→ **Problem to solve**:
Once you reach the line containing "équipes spécialisées pour qu'ils puissent" in the data below, restate each line word for word up to and including the one containing "que possible de vos punaises de lit.".
::::
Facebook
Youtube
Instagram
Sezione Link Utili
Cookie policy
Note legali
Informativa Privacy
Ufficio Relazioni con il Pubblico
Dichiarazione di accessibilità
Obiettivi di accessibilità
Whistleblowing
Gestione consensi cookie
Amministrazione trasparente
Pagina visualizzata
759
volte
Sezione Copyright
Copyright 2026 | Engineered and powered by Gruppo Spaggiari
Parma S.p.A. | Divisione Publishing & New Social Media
::::
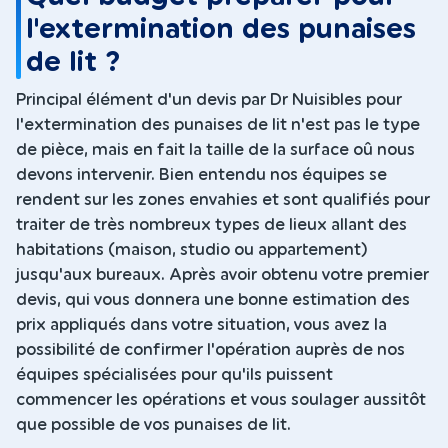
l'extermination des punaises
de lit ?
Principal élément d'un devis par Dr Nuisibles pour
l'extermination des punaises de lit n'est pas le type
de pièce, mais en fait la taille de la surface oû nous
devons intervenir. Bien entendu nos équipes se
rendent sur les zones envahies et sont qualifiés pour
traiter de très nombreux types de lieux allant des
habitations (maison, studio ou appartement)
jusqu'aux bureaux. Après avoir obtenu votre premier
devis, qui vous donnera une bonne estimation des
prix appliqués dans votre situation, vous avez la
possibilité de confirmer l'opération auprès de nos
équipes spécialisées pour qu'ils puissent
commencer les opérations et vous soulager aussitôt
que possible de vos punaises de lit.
::::
→ **Answer section**:
équipes spécialisées pour qu'ils puissent
commencer les opérations et vous soulager aussitôt
que possible de vos punaises de lit.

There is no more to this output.